EXERCISE DETAILS ▸ Every line in the records below with the string "hoge" is to be copied out.
**** EXERCISE MATERIAL ****
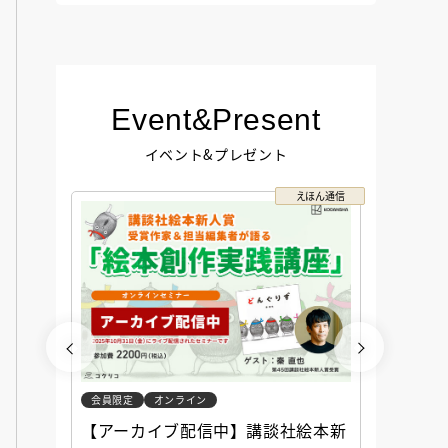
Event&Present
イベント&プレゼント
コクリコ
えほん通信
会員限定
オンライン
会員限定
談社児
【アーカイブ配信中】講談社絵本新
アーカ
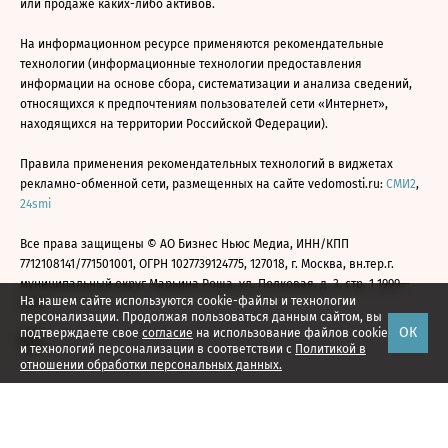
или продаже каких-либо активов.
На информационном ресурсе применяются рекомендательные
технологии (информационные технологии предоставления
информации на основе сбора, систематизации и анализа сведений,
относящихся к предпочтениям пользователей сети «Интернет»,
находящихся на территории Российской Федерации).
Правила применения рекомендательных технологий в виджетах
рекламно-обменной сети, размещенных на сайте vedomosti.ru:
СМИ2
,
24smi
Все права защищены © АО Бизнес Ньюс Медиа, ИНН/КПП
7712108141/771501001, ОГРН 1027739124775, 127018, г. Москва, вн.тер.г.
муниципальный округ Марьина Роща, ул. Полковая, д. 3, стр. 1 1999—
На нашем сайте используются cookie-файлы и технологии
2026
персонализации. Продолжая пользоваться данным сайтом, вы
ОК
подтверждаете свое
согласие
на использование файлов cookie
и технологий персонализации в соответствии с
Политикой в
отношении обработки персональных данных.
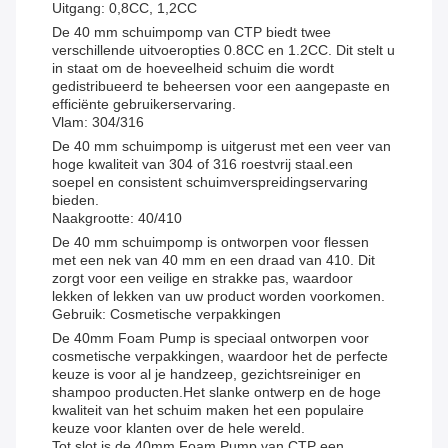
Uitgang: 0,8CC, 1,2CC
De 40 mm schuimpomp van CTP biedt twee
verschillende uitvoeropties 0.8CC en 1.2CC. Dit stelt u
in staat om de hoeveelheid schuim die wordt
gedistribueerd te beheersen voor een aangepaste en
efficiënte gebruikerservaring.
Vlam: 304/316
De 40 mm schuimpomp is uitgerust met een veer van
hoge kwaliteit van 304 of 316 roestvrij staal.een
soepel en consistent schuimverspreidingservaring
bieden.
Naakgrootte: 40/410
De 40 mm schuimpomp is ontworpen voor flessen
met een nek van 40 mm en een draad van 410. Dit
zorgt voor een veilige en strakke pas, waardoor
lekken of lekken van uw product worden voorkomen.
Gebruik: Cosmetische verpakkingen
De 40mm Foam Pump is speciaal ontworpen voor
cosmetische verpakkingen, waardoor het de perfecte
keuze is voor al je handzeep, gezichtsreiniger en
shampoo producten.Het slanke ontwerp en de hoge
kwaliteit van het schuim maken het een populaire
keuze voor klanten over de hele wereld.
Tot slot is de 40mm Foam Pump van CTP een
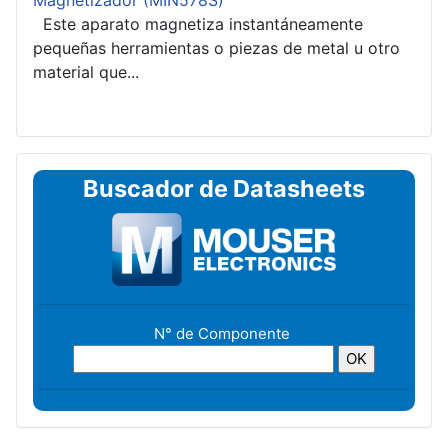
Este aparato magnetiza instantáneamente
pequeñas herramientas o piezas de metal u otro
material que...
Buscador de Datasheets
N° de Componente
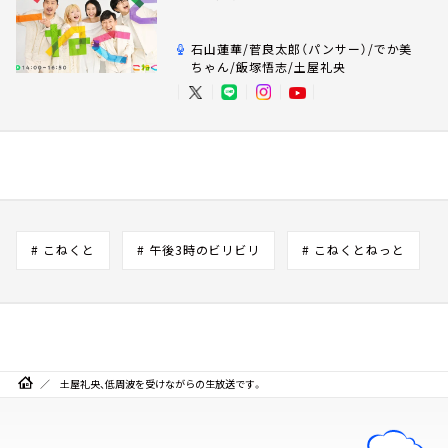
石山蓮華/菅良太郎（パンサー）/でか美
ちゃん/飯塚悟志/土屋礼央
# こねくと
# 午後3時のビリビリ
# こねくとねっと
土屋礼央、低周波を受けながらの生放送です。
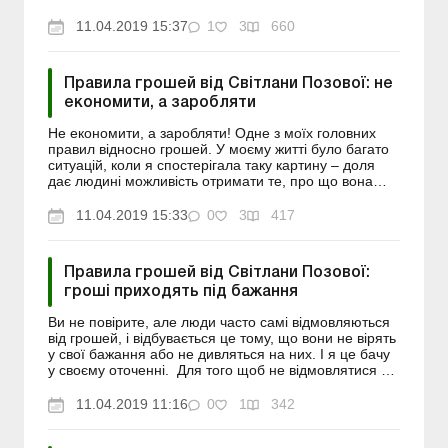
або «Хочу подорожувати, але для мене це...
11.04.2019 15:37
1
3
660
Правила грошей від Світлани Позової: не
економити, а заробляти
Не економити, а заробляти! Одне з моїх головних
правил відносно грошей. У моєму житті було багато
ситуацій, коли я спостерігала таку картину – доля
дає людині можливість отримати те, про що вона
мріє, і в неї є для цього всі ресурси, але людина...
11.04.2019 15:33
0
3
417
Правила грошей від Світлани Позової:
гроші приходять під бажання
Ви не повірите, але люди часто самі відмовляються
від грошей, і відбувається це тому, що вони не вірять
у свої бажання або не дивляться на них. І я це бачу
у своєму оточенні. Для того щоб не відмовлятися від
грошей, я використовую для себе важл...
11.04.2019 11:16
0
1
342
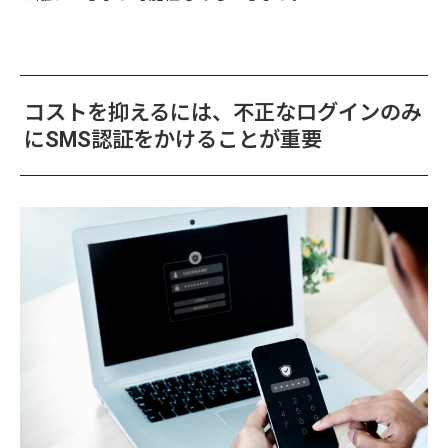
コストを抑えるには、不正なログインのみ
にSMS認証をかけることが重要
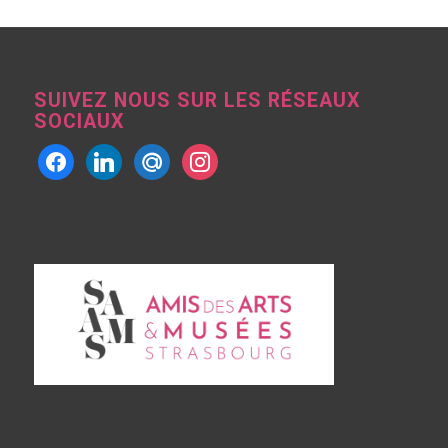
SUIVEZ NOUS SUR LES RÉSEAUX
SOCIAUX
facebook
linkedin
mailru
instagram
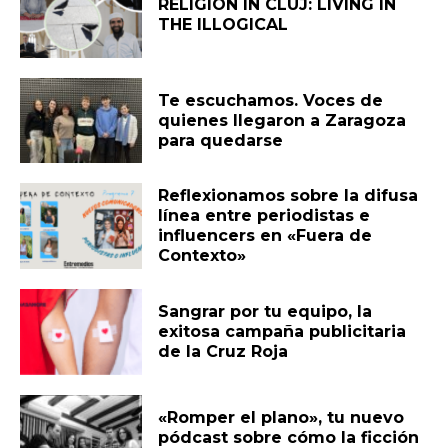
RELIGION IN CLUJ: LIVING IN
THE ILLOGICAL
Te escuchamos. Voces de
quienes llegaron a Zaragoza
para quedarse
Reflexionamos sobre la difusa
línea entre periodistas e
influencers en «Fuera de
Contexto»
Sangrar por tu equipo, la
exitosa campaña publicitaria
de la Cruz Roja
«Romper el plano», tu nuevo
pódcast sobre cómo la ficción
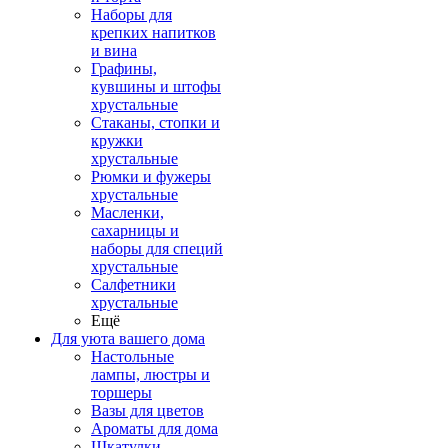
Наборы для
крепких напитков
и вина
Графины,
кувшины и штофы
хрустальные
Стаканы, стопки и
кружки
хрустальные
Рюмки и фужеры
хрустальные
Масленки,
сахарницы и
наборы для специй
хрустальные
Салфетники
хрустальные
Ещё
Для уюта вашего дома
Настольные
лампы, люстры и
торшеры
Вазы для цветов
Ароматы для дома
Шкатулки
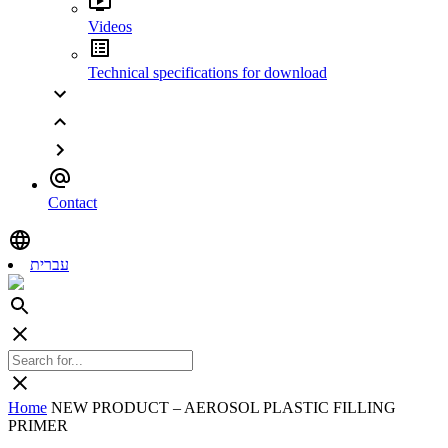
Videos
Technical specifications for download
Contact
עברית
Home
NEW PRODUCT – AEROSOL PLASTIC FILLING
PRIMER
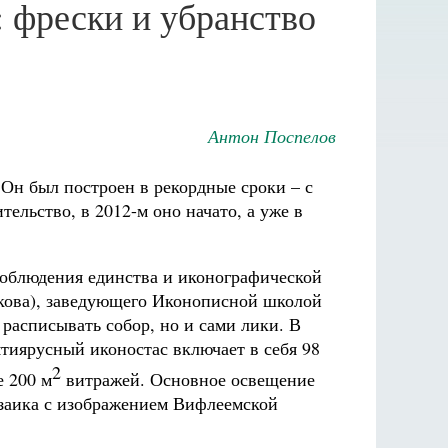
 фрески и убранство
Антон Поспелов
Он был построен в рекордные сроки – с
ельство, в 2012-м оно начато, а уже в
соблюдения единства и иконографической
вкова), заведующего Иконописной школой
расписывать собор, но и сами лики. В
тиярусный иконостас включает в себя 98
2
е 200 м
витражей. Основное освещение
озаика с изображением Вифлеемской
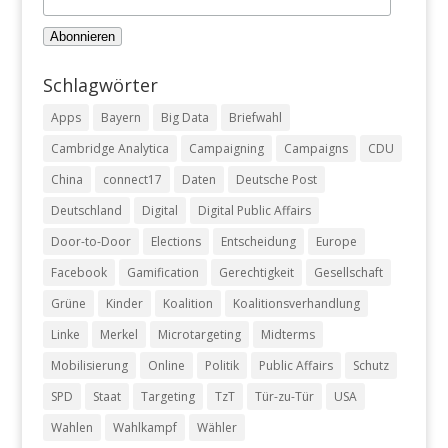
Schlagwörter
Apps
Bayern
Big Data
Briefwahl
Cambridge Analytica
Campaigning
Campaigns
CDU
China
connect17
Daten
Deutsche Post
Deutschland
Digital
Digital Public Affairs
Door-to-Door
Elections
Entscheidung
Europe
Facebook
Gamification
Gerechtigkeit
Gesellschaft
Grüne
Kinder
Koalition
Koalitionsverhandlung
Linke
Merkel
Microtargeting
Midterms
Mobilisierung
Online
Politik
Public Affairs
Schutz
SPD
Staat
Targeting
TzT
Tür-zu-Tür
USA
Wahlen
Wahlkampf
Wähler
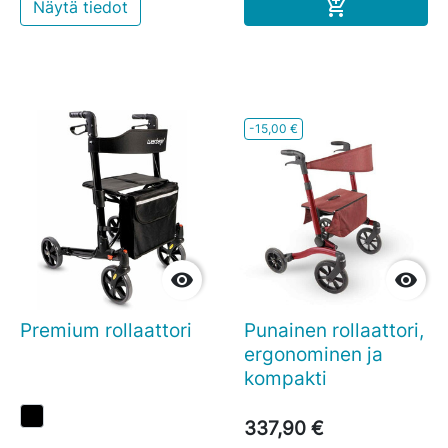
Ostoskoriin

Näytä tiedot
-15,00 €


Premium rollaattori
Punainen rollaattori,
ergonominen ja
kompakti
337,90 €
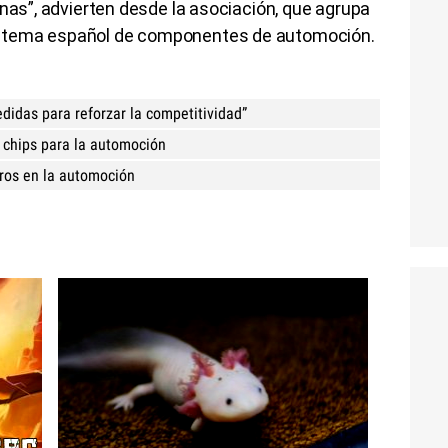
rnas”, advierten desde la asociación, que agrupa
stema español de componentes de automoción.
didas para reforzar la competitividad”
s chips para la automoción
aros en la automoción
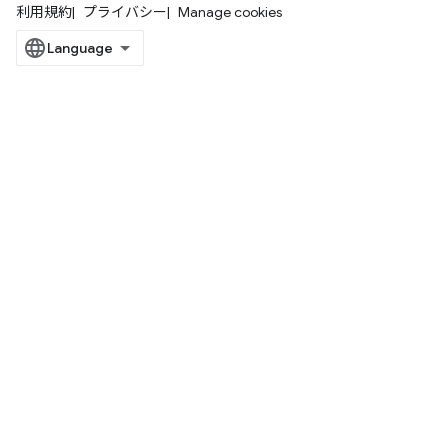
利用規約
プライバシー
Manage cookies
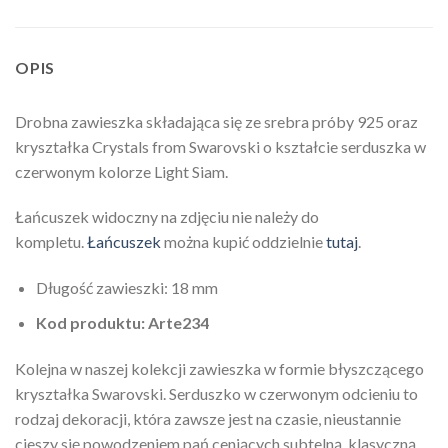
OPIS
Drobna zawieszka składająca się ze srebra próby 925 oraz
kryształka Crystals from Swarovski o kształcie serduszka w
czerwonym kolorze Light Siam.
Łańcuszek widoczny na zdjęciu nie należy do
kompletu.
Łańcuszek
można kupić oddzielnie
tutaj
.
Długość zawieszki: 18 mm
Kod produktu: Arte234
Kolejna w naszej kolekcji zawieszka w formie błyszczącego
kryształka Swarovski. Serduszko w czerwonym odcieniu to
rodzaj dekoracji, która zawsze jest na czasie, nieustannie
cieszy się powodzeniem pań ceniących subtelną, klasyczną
****
WRITTEN ANSWER ▸
hoge kwaliteit van 304 of 316 roestvrij staal.een
shampoo producten.Het slanke ontwerp en de hoge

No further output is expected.